The position was unpleasantly exposed. One or two carts went by upon the road; and as long as daylight lasted I concealed myself, for all the world like a hunted Camisard, behind my fortification of vast chestnut trunk; for I was passionately afraid of discovery and the visit of jocular persons in the night. Moreover, I saw that I must be early awake; for these chestnut gardens had been the scene of industry no further gone than on the day before. The slope was strewn with lopped branches, and here and there a great package of leaves was propped against a trunk; for even the leaves are serviceable, and the peasants use them in winter by way of fodder for their animals. I picked a meal in fear and trembling, half lying down to hide myself from the road; and I daresay I was as much concerned as if I had been a scout from Joani's band above upon the Lozere, or from Salomon's across the Tarn, in the old times of psalm-singing and blood. Or, indeed, perhaps more; for the Camisards had a remarkable confidence in God; and a tale comes back into my memory of how the Count of Gevaudan, riding with a party of dragoons and a notary at his saddlebow to enforce the oath of fidelity in all the country hamlets, entered a valley in the woods, and found Cavalier and his men at dinner, gaily seated on the grass, and their hats crowned with box-tree garlands, while fifteen women washed their linen in the stream. Such was a field festival in 1703; at that date Antony Watteau would be painting similar subjects.

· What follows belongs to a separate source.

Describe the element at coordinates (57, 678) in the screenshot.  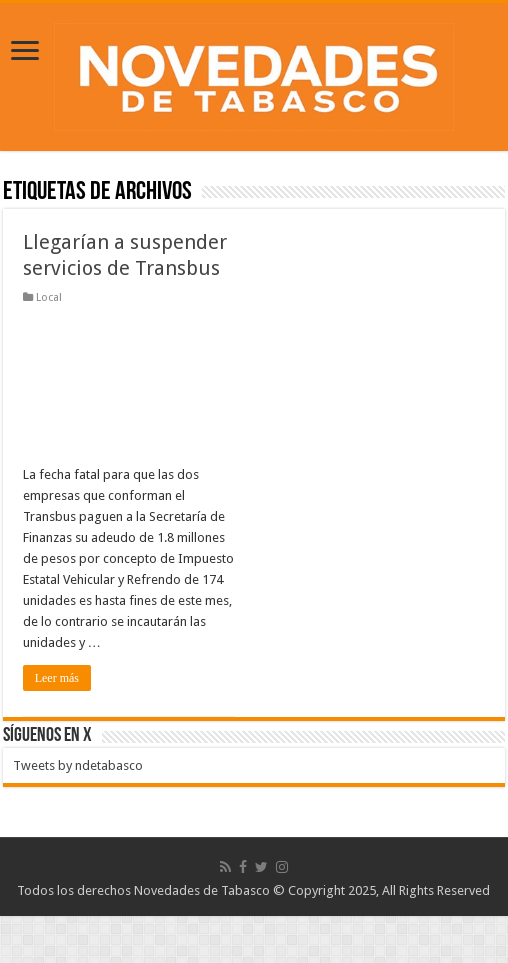 I see `Leer más` at that location.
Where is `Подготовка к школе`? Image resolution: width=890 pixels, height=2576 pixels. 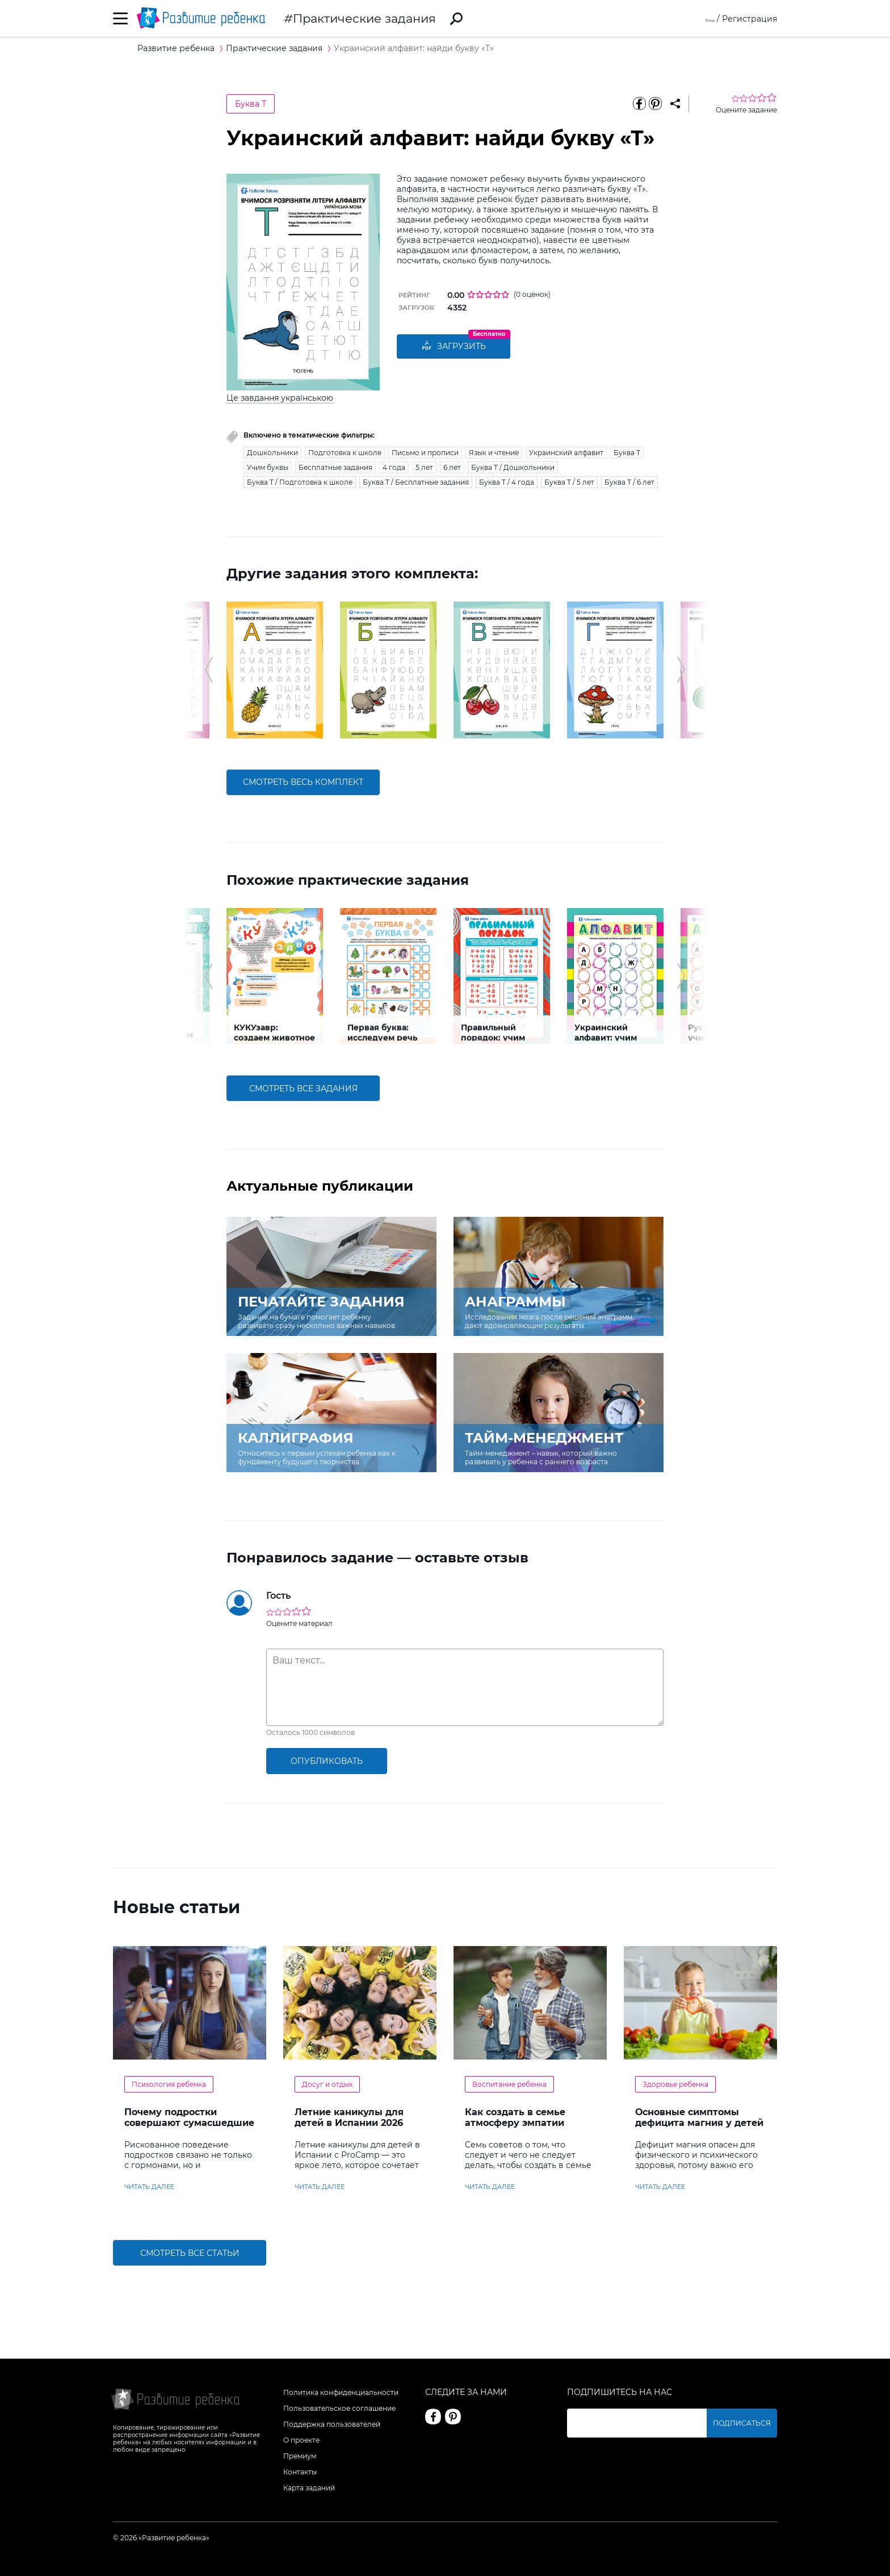 Подготовка к школе is located at coordinates (344, 452).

This was a very different camp from that of the night before in the cool and silent pine-woods. It was warm and even stifling in the valley. The shrill song of frogs, like the tremolo note of a whistle with a pea in it, rang up from the river-side before the sun was down. In the growing dusk, faint rustlings began to run to and fro among the fallen leaves; from time to time a faint chirping or cheeping noise would fall upon my ear; and from time to time I thought I could see the movement of something swift and indistinct between the chestnuts. A profusion of large ants swarmed upon the ground; bats whisked by, and mosquitoes droned overhead. The long boughs with their bunches of leaves hung against the sky like garlands; and those immediately above and around me had somewhat the air of a trellis which should have been wrecked and half overthrown in a gale of wind.